■ Exercise objective
Please give the number of lines in the material below that contain "Abdeckplane", and provide nothing besides that number.

>>>>>

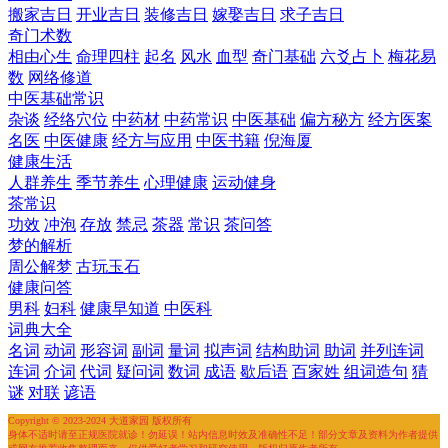
搬家吉日
开业吉日
装修吉日
嫁娶吉日
求子吉日
奇门术数
相由心生
命理四柱
起名
风水
血型
奇门基础
六爻占卜
梅花易
数
网络修道
中医基础常识
杂谈
经络穴位
中药材
中药常识
中医基础
偏方秘方
经方医案
名医
中医健康
经方与应用
中医书籍
倪海厦
健康生活
人群养生
季节养生
心理健康
运动健身
茶常识
功效
冲泡
存放
禁忌
茶器
常识
茶问答
梦的解析
周公解梦
古玩玉石
健康问答
男科
妇科
健康早知道
中医科
词典大全
名词
动词
形容词
副词
量词
拟声词
结构助词
助词
并列连词
连词
介词
代词
疑问词
数词
成语
歇后语
百家姓
组词造句
猜
谜
对联
谚语
Copyright © 2023-2024 大道家园 版权所有
身体不适时请至正规医院就诊！勿延误！站内信息时效及准确性不足！部分文章及资料为作者提供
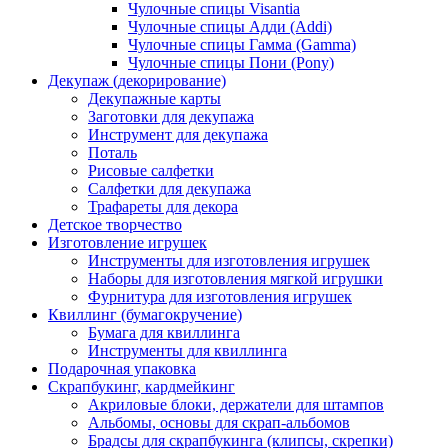
Чулочные спицы Visantia
Чулочные спицы Адди (Addi)
Чулочные спицы Гамма (Gamma)
Чулочные спицы Пони (Pony)
Декупаж (декорирование)
Декупажные карты
Заготовки для декупажа
Инструмент для декупажа
Поталь
Рисовые салфетки
Салфетки для декупажа
Трафареты для декора
Детское творчество
Изготовление игрушек
Инструменты для изготовления игрушек
Наборы для изготовления мягкой игрушки
Фурнитура для изготовления игрушек
Квиллинг (бумагокручение)
Бумага для квиллинга
Инструменты для квиллинга
Подарочная упаковка
Скрапбукинг, кардмейкинг
Акриловые блоки, держатели для штампов
Альбомы, основы для скрап-альбомов
Брадсы для скрапбукинга (клипсы, скрепки)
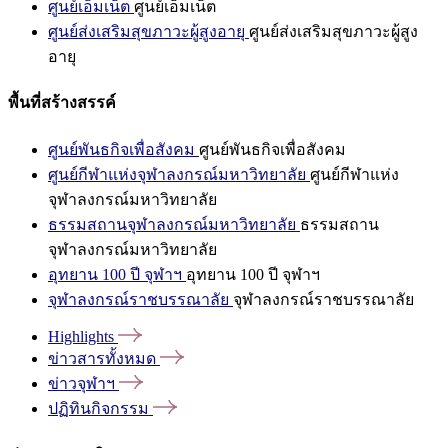
ศูนย์เอ็มเน็ต
ศูนย์เอ็มเน็ต
ศูนย์ส่งเสริมสุขภาวะผู้สูงอายุ
ศูนย์ส่งเสริมสุขภาวะผู้สูง
อายุ
พื้นที่สร้างสรรค์
ศูนย์พันธกิจเพื่อสังคม
ศูนย์พันธกิจเพื่อสังคม
ศูนย์กีฬาแห่งจุฬาลงกรณ์มหาวิทยาลัย
ศูนย์กีฬาแห่ง
จุฬาลงกรณ์มหาวิทยาลัย
ธรรมสถานจุฬาลงกรณ์มหาวิทยาลัย
ธรรมสถาน
จุฬาลงกรณ์มหาวิทยาลัย
อุทยาน 100 ปี จุฬาฯ
อุทยาน 100 ปี จุฬาฯ
จุฬาลงกรณ์ราชบรรณาลัย
จุฬาลงกรณ์ราชบรรณาลัย
Highlights
ข่าวสารทั้งหมด
ข่าวจุฬาฯ
ปฏิทินกิจกรรม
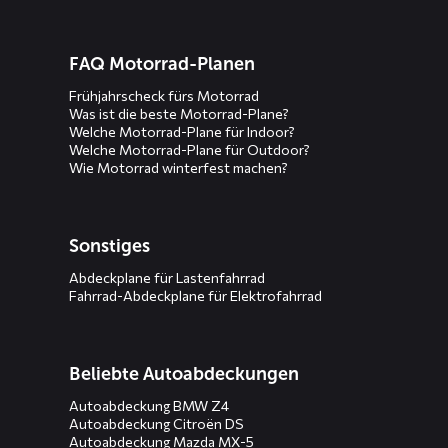
FAQ Motorrad-Planen
Frühjahrscheck fürs Motorrad
Was ist die beste Motorrad-Plane?
Welche Motorrad-Plane für Indoor?
Welche Motorrad-Plane für Outdoor?
Wie Motorrad winterfest machen?
Sonstiges
Abdeckplane für Lastenfahrrad
Fahrrad-Abdeckplane für Elektrofahrrad
Beliebte Autoabdeckungen
Autoabdeckung BMW Z4
Autoabdeckung Citroën DS
Autoabdeckung Mazda MX-5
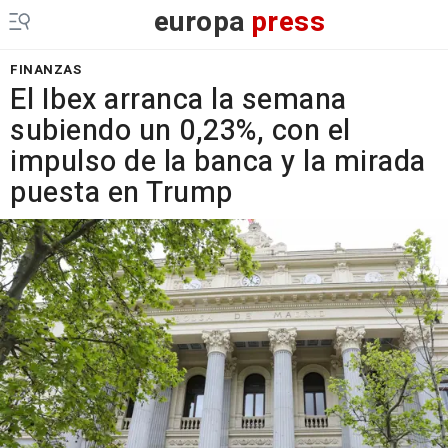
europa
press
FINANZAS
El Ibex arranca la semana
subiendo un 0,23%, con el
impulso de la banca y la mirada
puesta en Trump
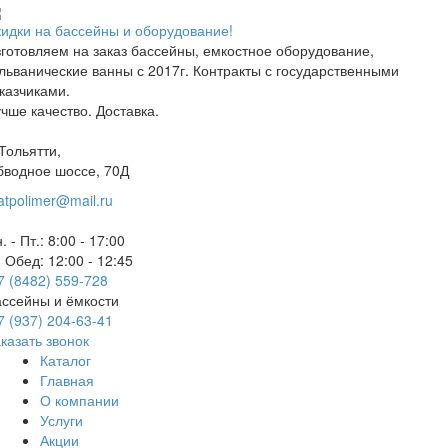
идки на бассейны и оборудование!
готовляем на заказ бассейны, емкостное оборудование,
льванические ванны с 2017г. Контракты с государственными
казчиками.
чше качество. Доставка.
 Тольятти,
бводное шоссе, 70Д
atpolimer@mail.ru
. - Пт.: 8:00 - 17:00
Обед: 12:00 - 12:45
7 (8482) 559-728
ссейны и ёмкости
7 (937) 204-63-41
казать звонок
Каталог
Главная
О компании
Услуги
Акции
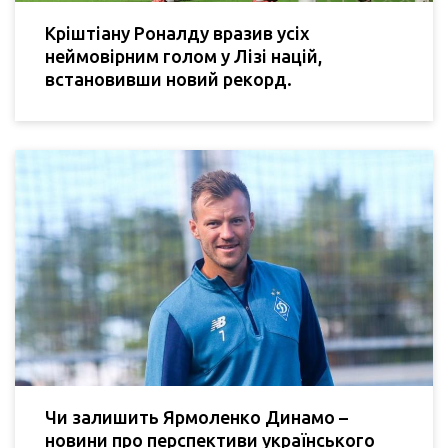
Кріштіану Роналду вразив усіх
неймовірним голом у Лізі націй,
встановивши новий рекорд.
Чи залишить Ярмоленко Динамо –
новини про перспективи українського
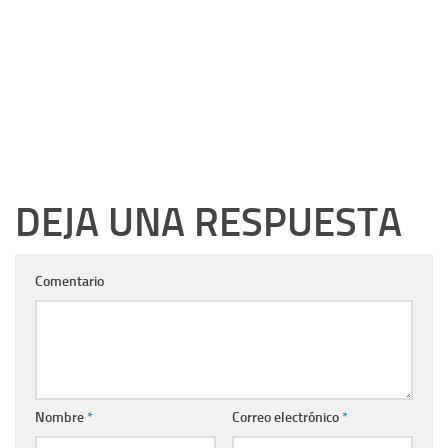
DEJA UNA RESPUESTA
Comentario
Nombre
*
Correo electrónico
*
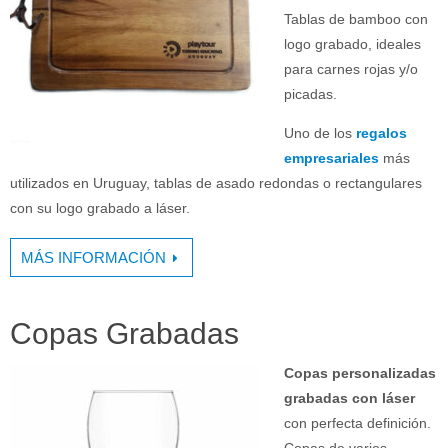
Tablas de bamboo con
logo grabado, ideales
para carnes rojas y/o
picadas.
Uno de los
regalos
empresariales
más
utilizados en Uruguay, tablas de asado redondas o rectangulares
con su logo grabado a láser.
MÁS INFORMACIÓN
Copas Grabadas
Copas personalizadas
grabadas con láser
con perfecta definición.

<<<<<

■ Expected answer
2